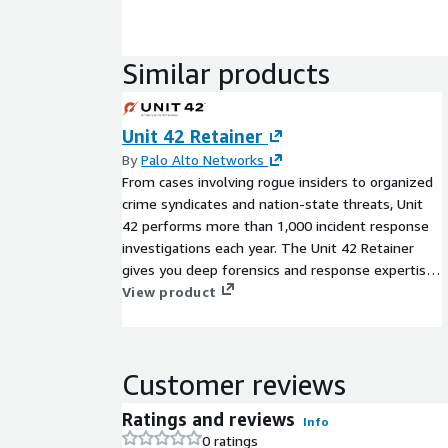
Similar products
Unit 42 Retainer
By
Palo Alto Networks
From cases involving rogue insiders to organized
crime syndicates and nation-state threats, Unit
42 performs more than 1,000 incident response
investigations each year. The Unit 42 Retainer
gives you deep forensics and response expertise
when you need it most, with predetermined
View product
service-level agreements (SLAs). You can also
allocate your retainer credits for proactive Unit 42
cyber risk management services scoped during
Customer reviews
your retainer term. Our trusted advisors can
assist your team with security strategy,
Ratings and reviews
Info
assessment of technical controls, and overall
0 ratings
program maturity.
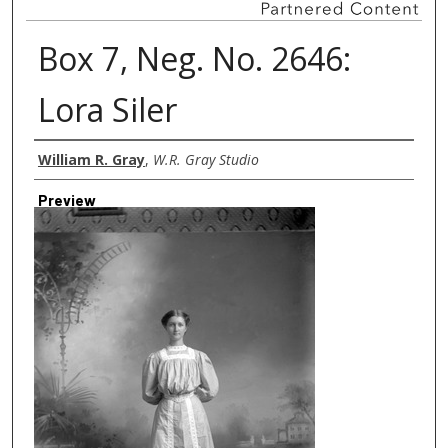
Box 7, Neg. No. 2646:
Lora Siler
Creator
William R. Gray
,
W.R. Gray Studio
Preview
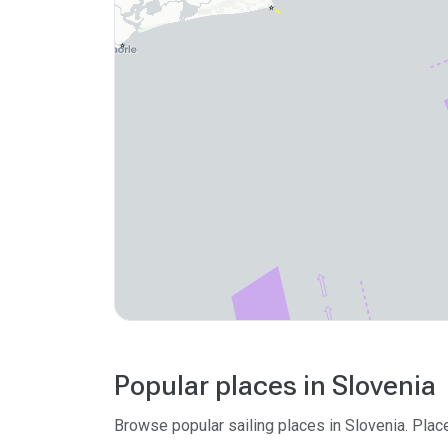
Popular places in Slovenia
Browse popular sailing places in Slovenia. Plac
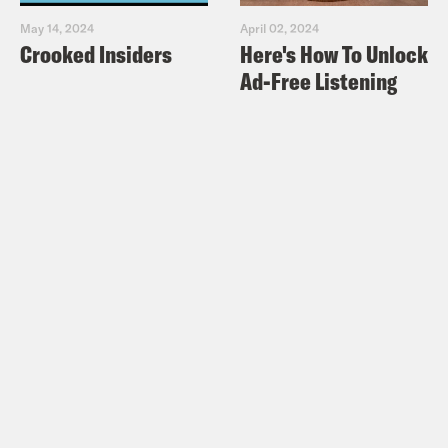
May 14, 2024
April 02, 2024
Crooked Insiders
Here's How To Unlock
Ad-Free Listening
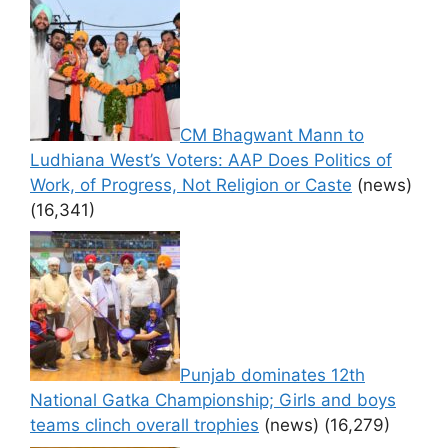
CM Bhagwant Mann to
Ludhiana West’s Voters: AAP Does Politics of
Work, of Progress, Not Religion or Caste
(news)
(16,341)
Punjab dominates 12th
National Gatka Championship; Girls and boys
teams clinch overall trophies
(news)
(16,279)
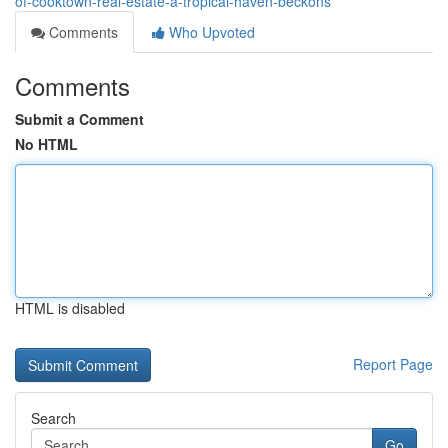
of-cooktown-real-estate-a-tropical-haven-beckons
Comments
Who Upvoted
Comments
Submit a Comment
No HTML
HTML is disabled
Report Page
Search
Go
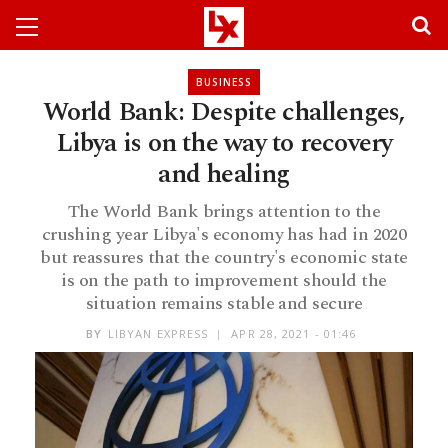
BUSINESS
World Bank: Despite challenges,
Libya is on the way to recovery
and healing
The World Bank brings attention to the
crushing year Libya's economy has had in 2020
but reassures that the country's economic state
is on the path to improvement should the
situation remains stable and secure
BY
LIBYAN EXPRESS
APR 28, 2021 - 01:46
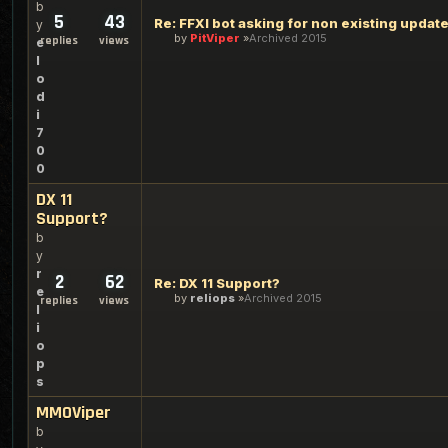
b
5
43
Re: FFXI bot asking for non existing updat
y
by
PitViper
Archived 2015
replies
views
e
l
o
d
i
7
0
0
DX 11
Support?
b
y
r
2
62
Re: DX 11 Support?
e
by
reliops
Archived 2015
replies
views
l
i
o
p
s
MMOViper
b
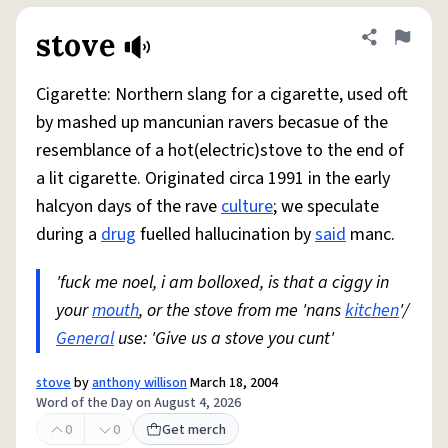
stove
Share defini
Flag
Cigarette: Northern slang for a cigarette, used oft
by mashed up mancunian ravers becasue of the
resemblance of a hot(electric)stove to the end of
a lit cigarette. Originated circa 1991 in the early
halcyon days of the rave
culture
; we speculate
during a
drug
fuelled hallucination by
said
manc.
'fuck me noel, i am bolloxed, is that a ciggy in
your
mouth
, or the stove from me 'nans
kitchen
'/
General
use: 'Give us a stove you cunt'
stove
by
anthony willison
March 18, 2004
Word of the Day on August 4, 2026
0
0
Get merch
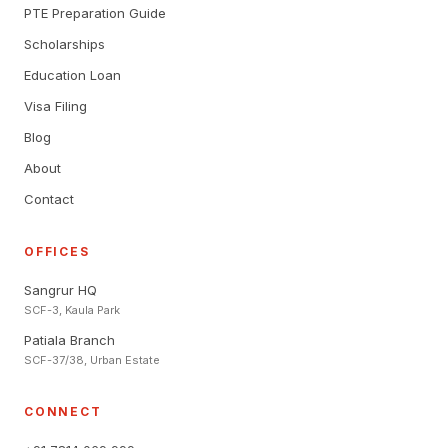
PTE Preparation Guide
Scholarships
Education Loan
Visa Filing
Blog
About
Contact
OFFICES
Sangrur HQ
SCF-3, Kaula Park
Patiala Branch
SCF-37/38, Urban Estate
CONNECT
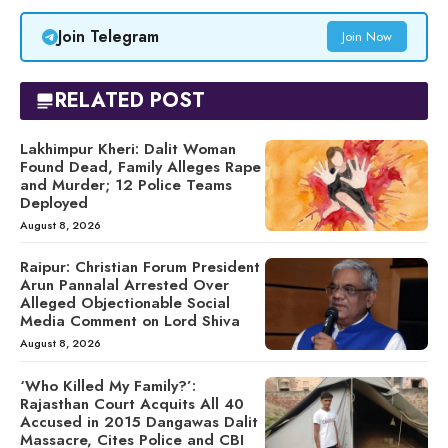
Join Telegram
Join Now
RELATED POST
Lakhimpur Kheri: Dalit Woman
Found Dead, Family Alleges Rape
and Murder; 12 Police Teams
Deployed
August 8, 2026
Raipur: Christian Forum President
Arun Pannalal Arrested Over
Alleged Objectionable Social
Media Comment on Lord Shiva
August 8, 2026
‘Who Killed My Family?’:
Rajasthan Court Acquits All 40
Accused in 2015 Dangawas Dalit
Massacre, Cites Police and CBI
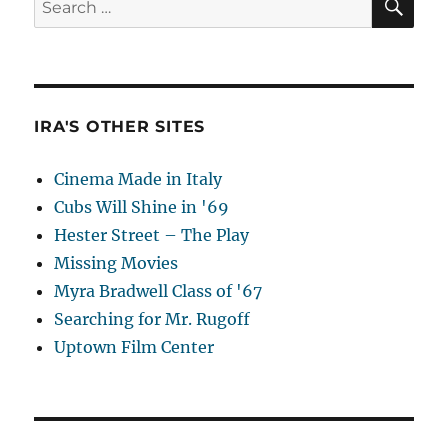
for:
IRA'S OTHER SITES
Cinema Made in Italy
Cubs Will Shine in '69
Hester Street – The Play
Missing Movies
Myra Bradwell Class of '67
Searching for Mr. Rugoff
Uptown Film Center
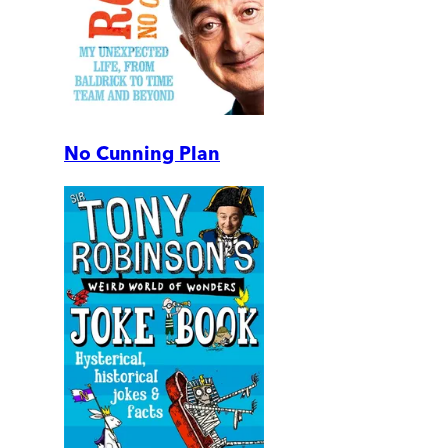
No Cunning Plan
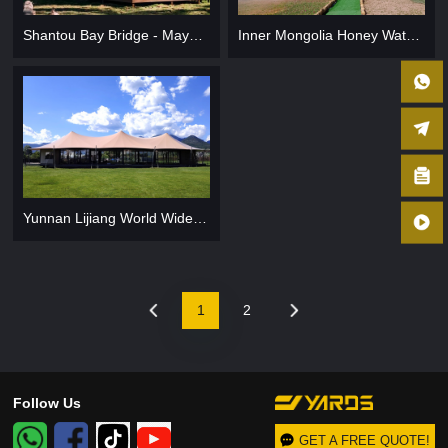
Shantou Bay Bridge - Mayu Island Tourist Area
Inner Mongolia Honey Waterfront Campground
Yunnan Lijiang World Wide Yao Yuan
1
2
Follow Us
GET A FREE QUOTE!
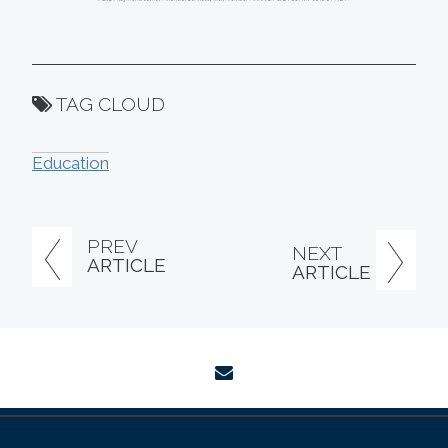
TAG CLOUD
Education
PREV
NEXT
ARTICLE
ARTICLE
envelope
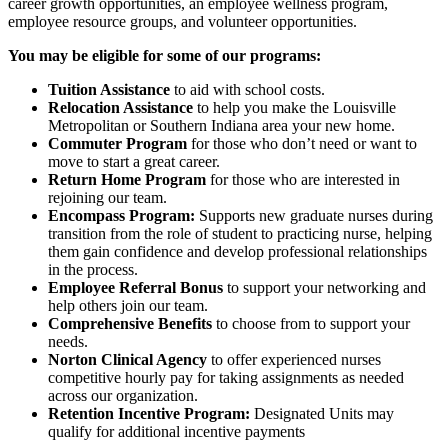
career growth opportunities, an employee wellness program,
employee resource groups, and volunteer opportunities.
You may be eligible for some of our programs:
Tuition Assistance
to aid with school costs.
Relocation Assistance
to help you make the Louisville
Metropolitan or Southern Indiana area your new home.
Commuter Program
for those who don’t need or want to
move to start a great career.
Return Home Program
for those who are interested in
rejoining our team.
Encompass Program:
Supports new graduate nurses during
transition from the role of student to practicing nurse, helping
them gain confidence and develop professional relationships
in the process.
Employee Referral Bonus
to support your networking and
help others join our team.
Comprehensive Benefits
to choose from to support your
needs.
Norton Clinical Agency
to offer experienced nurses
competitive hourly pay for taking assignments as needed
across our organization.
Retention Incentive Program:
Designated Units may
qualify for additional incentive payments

==

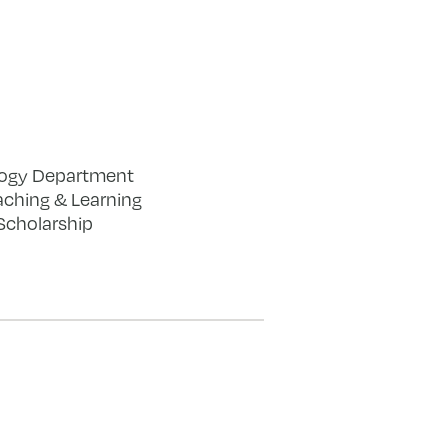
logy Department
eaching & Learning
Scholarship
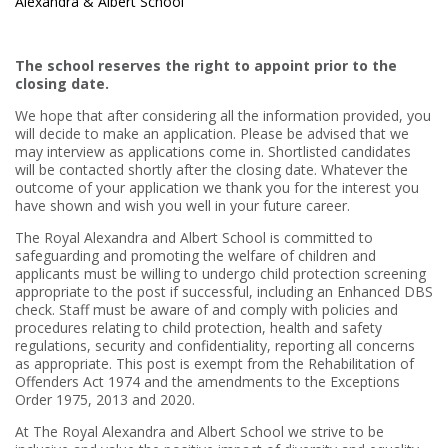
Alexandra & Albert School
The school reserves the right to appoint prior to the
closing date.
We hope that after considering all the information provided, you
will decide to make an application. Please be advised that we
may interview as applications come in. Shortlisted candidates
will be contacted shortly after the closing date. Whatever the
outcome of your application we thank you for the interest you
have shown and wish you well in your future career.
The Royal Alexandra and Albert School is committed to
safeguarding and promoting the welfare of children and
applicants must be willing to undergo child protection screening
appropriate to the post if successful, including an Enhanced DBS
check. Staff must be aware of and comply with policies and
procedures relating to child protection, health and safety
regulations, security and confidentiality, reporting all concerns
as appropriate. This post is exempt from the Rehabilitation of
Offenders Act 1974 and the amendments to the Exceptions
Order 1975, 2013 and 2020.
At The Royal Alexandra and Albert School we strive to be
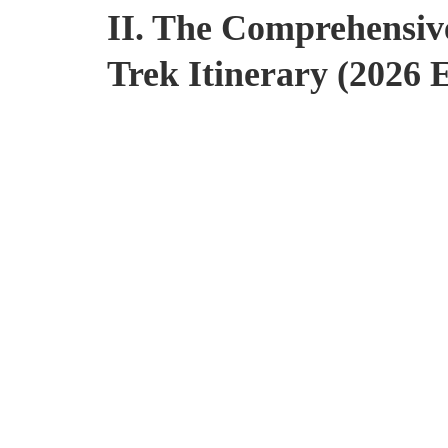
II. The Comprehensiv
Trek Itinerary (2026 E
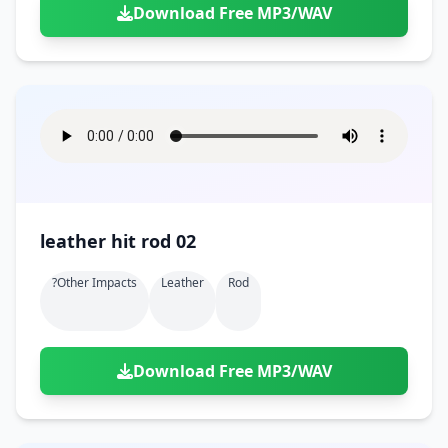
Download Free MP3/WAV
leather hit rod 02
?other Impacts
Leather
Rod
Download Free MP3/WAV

---

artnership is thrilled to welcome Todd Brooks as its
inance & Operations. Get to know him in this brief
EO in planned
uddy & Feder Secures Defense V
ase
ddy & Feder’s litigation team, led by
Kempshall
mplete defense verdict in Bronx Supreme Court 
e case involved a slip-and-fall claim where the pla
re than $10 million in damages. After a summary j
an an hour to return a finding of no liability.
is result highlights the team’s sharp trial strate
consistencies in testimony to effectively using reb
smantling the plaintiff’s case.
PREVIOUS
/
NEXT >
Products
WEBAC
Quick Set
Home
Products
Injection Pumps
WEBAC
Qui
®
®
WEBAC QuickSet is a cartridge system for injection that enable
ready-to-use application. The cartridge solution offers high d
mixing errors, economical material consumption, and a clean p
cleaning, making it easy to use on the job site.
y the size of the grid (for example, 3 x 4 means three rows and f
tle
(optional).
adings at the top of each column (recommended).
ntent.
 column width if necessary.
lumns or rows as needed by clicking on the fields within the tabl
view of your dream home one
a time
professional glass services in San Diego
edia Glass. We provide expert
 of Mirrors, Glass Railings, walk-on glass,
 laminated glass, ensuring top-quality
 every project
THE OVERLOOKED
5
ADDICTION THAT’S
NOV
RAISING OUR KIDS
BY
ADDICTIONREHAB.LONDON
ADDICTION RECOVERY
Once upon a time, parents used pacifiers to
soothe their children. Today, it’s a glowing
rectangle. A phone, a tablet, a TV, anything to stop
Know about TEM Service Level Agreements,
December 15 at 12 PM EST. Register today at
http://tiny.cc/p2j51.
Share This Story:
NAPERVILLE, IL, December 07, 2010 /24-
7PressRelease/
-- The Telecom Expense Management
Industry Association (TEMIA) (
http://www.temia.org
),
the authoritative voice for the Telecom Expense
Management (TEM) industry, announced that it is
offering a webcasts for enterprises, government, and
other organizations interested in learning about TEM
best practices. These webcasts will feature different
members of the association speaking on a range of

Work request >> Gather each line of the records holding the string "must".

Solution to this task >>
applicants must be willing to undergo child protection screening
check. Staff must be aware of and comply with policies and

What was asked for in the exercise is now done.